Patients in Auckland's cluster are being hospitalised at twice the rate of other Covid-19 cases in New Zealand - and its specific impact on Māori and Pasifika people is likely a major factor.
A Herald analysis found 18 of the 152 cases in the cluster have resulted in hospitalisation - about 12 per cent of cases so far.
Outside the cluster, 5.8 per cent of patients have been hospitalised - 93 out of 1609.
There are still nearly 73 active cases in the cluster, which could mean more patients may require hospital care.
The difference in the need for intensive care unit level (ICU) treatment is even more stark.
So far, five patients from the cluster have needed ICU treatment - compared with 10 other Covid-19 patients.
That meant 3.3 per cent of patients in the cluster have needed ICU treatment, compared with 0.6 per cent for all other cases.
When ICU treatment was considered as a fraction of hospitalisations, 27 per cent of Auckland cluster hospitalisations have required that level of care - compared with only 10 per cent of the rest of New Zealand's Covid-19 hospital cases.
The Ministry of Health is yet to provide a full breakdown of ethnicities of those in the cluster who have been hospitalised.
But it's known that 61 per cent of cases in the cluster are among people of Pacific ethnicities and 21 per cent are among Māori.
Outside the cluster, just 5 per cent of cases have been among Pacific peoples and 8 per cent among Māori.
Today, director general of health Dr Ashley Bloomfield said cases in the latest cluster were comparatively older than cases earlier in the year.

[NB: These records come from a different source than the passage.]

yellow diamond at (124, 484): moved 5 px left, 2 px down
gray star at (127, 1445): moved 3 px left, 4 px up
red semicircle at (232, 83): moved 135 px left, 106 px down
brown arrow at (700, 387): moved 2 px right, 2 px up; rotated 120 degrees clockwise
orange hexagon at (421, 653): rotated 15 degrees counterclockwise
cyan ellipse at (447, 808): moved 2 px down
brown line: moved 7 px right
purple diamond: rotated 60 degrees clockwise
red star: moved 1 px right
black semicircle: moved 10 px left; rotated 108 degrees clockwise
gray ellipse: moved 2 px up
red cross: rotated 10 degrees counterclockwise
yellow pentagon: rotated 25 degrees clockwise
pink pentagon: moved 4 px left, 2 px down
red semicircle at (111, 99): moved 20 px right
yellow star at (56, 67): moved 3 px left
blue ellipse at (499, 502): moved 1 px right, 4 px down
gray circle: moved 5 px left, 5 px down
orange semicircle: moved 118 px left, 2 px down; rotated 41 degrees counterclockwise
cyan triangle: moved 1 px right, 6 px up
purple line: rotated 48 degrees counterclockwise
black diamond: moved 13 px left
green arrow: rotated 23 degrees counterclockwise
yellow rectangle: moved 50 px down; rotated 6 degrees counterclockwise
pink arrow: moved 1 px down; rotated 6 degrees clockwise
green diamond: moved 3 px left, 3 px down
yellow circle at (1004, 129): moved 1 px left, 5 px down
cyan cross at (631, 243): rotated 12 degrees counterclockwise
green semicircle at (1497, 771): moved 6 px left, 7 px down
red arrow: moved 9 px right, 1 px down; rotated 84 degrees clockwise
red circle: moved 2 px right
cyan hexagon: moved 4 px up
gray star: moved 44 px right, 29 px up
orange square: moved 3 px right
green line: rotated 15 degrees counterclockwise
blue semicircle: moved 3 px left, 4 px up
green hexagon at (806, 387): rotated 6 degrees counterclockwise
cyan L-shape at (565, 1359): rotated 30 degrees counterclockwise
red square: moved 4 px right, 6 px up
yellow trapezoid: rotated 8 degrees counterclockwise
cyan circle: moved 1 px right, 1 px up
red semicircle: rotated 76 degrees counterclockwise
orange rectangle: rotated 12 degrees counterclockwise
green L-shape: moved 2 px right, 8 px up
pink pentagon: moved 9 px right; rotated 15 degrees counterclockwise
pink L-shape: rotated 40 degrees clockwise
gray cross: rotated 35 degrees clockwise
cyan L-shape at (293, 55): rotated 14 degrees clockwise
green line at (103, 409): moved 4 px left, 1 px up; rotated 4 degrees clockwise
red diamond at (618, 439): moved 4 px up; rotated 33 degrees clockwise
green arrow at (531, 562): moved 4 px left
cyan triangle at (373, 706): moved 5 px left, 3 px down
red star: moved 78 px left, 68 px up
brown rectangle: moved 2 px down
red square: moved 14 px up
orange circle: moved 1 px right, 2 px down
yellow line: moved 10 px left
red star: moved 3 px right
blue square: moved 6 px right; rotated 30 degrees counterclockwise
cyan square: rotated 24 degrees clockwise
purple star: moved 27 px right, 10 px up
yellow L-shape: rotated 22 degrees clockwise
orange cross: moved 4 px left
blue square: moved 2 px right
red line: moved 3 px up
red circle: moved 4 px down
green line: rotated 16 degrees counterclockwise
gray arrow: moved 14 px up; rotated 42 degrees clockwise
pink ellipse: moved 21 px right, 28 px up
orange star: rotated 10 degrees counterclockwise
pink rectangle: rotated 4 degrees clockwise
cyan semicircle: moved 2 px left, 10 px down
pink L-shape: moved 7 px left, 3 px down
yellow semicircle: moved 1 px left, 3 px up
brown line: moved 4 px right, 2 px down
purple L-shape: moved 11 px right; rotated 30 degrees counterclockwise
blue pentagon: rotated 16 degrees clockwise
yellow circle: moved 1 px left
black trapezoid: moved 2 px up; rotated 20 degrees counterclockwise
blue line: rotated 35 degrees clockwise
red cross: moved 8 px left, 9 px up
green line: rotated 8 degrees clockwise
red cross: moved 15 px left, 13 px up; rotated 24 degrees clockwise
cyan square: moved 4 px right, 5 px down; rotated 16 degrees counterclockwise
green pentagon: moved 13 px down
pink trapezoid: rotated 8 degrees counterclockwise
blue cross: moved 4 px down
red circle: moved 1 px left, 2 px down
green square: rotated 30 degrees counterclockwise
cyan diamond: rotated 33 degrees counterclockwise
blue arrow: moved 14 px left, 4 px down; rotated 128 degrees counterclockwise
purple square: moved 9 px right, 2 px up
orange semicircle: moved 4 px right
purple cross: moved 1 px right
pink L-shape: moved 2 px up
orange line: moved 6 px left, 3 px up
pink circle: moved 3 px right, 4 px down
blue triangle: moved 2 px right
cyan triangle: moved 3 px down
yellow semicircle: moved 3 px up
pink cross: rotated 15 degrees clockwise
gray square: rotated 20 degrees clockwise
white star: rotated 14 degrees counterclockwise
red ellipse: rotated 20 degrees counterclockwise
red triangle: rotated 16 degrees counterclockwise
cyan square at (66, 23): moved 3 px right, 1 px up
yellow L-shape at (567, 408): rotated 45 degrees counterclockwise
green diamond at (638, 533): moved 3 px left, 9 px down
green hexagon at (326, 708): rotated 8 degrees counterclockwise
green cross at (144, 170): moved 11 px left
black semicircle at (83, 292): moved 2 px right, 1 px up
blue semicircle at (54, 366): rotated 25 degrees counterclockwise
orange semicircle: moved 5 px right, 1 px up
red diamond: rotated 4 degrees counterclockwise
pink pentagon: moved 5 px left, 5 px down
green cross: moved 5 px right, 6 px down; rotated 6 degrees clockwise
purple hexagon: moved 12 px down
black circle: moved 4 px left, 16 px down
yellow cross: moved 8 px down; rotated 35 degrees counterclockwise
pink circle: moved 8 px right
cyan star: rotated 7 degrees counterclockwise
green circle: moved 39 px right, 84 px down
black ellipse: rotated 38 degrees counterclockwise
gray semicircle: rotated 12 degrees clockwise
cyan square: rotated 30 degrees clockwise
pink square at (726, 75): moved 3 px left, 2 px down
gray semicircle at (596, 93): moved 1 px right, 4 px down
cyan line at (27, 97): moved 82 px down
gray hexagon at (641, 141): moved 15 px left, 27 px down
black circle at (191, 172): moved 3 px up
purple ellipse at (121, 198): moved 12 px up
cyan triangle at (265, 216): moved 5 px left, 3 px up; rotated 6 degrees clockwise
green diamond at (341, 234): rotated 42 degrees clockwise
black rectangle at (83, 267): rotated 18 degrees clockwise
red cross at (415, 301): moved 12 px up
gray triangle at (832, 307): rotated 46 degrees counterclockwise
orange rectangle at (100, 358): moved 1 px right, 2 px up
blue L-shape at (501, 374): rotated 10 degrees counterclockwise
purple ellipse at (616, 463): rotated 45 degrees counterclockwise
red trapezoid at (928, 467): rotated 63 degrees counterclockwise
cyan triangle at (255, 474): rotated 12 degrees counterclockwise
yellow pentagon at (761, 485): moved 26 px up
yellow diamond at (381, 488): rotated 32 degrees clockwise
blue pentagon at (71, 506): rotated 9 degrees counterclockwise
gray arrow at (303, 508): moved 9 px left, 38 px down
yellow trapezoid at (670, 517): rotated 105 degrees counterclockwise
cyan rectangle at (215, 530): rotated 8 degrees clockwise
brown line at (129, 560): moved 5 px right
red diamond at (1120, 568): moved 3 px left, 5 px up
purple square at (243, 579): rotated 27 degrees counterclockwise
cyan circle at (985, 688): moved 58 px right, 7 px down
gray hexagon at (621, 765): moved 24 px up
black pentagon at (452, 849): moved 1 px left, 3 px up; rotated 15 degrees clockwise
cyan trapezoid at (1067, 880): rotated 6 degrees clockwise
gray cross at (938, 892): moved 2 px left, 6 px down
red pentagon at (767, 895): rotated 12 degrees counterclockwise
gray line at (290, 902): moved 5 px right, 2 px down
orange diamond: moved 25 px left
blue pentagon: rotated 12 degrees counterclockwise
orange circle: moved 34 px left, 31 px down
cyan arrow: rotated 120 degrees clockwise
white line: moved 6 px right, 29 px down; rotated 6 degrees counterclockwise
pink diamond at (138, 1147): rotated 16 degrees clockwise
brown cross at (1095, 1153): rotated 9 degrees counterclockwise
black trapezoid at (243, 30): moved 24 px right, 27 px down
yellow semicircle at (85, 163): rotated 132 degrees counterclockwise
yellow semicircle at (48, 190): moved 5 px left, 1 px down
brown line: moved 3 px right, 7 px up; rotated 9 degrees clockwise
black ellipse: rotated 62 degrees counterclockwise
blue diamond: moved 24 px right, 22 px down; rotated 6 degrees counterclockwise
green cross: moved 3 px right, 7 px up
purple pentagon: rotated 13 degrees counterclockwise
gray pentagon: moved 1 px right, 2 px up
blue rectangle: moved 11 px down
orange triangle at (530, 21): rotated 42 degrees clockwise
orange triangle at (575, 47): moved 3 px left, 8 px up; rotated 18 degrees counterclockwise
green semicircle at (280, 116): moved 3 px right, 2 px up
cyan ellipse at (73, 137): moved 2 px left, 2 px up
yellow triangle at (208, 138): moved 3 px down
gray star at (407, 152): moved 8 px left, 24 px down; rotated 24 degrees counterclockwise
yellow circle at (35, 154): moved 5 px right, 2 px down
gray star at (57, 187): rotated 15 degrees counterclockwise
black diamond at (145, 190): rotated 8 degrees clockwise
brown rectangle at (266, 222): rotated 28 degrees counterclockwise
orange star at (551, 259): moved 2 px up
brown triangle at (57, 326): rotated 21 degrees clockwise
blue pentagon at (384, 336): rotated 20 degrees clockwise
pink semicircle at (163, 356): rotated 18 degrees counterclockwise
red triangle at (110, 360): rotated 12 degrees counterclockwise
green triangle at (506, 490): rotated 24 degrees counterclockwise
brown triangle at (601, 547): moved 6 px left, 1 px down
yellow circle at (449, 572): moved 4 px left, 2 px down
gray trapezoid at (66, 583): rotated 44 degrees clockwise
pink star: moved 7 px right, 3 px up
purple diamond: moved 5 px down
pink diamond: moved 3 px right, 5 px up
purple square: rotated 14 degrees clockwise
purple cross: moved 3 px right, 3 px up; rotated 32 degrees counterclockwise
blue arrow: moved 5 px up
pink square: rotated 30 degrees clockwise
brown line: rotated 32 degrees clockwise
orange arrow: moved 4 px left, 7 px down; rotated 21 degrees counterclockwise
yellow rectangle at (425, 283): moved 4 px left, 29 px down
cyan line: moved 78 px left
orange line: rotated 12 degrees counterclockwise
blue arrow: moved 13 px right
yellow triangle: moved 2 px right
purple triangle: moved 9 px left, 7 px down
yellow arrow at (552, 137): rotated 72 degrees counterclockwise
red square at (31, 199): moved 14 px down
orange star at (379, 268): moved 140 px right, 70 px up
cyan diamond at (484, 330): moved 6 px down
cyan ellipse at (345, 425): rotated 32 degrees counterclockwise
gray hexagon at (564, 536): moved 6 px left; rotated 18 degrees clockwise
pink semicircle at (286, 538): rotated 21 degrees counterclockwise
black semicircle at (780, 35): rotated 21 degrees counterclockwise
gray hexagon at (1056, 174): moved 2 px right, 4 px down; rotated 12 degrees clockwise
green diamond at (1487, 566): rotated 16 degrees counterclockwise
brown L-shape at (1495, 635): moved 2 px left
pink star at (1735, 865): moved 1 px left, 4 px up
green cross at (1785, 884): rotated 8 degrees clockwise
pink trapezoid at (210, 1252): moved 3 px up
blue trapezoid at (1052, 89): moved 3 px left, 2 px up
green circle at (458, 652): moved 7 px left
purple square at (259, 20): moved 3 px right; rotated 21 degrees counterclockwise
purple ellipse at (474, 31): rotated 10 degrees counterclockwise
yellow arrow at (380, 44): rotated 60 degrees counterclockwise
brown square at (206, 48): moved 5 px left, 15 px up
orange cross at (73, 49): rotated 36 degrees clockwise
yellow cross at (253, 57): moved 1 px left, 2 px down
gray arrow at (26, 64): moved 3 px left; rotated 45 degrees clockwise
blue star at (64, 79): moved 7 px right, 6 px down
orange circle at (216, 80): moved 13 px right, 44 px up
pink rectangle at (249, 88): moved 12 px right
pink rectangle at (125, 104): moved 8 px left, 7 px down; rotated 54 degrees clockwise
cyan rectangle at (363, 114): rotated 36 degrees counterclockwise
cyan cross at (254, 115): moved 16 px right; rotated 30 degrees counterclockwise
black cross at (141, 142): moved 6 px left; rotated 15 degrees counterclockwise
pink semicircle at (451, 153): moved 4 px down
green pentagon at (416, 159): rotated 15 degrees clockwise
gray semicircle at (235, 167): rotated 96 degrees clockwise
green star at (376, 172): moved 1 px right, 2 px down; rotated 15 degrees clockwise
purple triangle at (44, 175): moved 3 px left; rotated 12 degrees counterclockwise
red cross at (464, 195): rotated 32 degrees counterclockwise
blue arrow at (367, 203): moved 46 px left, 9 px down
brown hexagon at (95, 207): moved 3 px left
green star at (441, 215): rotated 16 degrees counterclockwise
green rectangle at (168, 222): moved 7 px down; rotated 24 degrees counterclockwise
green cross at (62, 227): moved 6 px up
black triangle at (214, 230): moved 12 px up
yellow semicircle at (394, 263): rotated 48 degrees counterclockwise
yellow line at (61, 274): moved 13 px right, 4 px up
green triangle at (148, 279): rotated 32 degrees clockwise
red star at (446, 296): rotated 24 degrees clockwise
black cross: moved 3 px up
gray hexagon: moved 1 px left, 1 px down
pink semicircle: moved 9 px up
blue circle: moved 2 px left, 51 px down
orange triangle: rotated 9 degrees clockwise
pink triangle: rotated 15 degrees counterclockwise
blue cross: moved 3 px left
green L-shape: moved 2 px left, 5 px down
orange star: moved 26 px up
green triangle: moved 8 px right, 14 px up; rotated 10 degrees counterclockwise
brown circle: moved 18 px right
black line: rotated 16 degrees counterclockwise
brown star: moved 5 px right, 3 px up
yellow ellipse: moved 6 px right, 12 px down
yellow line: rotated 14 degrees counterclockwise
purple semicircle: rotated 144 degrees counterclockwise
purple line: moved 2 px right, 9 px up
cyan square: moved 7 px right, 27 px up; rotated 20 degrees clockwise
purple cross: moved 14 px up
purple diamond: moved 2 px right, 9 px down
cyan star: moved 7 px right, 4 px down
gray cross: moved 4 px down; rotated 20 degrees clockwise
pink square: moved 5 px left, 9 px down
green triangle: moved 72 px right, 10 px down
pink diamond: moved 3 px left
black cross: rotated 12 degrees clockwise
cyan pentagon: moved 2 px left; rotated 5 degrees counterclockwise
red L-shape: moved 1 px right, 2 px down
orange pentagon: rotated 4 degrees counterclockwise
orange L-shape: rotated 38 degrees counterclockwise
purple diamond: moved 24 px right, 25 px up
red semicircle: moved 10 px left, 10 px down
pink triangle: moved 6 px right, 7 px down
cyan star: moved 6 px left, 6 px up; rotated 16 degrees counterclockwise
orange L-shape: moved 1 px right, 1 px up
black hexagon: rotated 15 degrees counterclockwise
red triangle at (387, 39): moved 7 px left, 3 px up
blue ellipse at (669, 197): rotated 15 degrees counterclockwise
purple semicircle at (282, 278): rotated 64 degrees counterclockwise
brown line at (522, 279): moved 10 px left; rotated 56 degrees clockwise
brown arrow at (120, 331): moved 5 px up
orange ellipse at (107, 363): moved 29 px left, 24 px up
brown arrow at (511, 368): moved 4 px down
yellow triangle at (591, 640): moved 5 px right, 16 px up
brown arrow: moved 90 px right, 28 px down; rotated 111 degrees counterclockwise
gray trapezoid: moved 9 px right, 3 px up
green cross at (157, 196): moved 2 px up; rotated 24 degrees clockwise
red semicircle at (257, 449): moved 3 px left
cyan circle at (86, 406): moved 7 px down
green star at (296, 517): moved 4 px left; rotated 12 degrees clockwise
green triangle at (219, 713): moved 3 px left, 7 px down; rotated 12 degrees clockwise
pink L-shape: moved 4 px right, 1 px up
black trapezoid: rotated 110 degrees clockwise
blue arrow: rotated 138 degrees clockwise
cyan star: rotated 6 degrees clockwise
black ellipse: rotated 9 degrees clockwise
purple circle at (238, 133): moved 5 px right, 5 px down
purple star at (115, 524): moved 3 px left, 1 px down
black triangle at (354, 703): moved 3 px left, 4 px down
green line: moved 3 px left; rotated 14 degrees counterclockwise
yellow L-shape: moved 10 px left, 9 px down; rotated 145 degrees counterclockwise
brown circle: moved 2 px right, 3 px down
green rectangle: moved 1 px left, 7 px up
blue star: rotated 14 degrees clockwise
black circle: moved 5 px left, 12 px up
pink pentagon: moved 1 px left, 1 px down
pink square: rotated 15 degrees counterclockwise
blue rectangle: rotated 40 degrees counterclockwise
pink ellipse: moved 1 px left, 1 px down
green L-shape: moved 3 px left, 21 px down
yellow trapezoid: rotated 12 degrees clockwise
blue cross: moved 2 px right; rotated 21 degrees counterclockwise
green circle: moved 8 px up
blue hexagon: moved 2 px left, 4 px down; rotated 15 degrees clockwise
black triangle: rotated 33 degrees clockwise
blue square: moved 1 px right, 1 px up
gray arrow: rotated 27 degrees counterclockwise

But he added the predominant ethnicities were Māori and Pasifika - groups which tended to have higher rates of pre-existing conditions, and higher hospitalisation rates.
"That will be a major contribution."
University of Otago epidemiologist Professor Nick Wilson agreed the ethnic make-up of the cluster partly explained the extra hospitalisations.
"The first outbreak in New Zealand mostly affected younger returning travellers - the median age group was 20 to 29," he said.
"They had very low levels of chronic conditions, and of course are protected by being young."
It comes after a study by Te Punaha Matatini modellers, published in today's New Zealand Medical Journal, found Māori were 50 per cent more likely to die from Covid-19 than Pākehā.
The researchers singled out factors such as Māori living with more multiple underlying health conditions, and structural disadvantages that lifted hospitalisation rates.
Māori were also at greater risk of exposure because of higher involvement in high-risk occupations and environments and larger social networks.
Study co-author and University of Canterbury mathematician Professor Michael Plank said the trends were "extremely sobering but unfortunately not surprising".
"Covid-19 produces a very wide spectrum of outcomes from very mild symptoms to fatality," he said.
"The evidence now shows that Māori and Pasifika are at higher risk of experiencing more severe illness from Covid-19 right across this spectrum."
Bloomfield said this was one of the key drivers in the ministry's decision-making about responding to the first outbreak earlier this year.
It was a "known issue" and had been identified through the Health and Disability System Review, he said, and the sector was now working to address it.